Powered by AppSignal & Oban Pro

TimelessLogs Architecture

livebook/architecture.livemd

TimelessLogs Architecture

Supervision Tree

The application starts a flat supervision tree with :one_for_one strategy. Each child can restart independently without affecting the others.
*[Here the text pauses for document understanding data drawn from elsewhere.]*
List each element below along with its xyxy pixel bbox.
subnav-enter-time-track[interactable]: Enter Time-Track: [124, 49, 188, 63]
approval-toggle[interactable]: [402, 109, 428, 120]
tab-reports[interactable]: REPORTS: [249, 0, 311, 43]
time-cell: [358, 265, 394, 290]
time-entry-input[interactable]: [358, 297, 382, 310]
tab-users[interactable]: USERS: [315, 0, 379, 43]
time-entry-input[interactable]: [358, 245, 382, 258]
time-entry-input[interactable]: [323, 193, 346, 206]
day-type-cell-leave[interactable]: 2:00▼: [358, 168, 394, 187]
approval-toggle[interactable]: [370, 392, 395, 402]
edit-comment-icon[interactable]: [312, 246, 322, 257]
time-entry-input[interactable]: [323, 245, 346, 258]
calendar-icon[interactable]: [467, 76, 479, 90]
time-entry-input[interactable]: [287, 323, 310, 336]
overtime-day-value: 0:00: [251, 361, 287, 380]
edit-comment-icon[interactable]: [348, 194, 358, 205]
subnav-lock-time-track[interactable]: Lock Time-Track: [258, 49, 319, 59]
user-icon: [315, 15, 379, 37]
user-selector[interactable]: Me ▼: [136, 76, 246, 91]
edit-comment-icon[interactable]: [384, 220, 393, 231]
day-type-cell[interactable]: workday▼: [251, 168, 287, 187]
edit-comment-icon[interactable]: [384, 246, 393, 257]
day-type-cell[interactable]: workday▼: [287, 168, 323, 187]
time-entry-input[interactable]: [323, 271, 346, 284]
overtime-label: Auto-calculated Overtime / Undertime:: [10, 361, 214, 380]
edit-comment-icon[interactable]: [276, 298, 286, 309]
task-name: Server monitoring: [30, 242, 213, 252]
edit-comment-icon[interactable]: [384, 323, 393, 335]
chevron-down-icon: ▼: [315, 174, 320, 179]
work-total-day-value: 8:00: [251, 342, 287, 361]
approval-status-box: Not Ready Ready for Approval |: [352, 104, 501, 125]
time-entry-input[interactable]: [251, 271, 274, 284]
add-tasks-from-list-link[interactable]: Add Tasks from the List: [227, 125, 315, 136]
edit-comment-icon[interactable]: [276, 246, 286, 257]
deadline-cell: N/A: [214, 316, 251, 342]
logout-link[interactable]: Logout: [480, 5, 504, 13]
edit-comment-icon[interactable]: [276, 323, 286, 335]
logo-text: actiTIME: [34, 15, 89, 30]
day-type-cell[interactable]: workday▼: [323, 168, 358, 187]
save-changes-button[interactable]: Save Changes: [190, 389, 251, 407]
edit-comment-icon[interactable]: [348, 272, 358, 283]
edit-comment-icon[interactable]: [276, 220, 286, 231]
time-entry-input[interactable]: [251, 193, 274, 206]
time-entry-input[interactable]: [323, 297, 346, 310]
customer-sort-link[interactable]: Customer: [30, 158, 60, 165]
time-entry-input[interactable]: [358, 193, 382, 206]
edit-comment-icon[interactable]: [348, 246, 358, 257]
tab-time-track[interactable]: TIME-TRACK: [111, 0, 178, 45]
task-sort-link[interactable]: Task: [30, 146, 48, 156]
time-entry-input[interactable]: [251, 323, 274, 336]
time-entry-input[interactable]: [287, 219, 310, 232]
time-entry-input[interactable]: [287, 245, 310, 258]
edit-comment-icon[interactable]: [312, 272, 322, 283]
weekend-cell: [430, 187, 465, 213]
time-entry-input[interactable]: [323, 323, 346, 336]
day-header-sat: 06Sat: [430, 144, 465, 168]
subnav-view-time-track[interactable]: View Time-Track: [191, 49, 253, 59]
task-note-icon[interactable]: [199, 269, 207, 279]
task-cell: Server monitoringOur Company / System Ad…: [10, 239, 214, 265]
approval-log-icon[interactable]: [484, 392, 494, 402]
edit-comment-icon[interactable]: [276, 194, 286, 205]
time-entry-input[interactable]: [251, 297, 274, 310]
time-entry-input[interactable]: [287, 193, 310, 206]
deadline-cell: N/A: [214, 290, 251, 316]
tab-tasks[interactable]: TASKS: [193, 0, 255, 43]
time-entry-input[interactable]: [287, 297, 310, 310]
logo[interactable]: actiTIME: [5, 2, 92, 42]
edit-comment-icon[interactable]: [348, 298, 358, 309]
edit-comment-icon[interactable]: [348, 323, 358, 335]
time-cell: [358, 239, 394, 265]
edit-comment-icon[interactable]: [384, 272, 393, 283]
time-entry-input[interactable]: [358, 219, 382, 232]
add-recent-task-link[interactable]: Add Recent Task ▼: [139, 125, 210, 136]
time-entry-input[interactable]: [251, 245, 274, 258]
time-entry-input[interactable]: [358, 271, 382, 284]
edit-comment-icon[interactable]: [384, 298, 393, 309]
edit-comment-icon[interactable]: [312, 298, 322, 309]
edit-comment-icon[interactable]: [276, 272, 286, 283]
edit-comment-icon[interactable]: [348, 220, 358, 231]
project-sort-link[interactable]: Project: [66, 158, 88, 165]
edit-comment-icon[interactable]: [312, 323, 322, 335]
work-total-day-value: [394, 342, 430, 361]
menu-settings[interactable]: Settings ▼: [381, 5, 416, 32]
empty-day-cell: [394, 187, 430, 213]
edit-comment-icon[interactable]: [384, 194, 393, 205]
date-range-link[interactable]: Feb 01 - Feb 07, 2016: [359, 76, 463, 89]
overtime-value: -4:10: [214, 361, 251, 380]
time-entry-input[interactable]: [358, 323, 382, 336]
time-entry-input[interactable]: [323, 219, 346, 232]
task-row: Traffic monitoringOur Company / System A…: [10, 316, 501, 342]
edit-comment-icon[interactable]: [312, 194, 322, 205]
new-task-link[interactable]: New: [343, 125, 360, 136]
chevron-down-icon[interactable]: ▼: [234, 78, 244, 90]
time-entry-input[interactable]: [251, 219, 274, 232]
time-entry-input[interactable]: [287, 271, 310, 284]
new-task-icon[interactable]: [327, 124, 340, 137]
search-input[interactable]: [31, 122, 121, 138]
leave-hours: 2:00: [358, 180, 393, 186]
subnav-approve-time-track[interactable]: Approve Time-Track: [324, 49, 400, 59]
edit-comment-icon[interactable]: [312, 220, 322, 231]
The HTTP server is optional and only started when configured.

graph TD
    S["TimelessLogs.Application<br/><i>Supervisor :one_for_one</i>"]
    S --> R["TimelessLogs.Registry<br/><i>Registry :duplicate</i>"]
    S --> I["TimelessLogs.Index<br/><i>GenServer</i>"]
    S --> FS["FlushSupervisor<br/><i>Task.Supervisor</i>"]
    S --> B["TimelessLogs.Buffer<br/><i>GenServer</i>"]
    S --> C["TimelessLogs.Compactor<br/><i>GenServer</i>"]
    S --> RT["TimelessLogs.Retention<br/><i>GenServer</i>"]
    S -.-> H["TimelessLogs.HTTP<br/><i>Bandit (optional)</i>"]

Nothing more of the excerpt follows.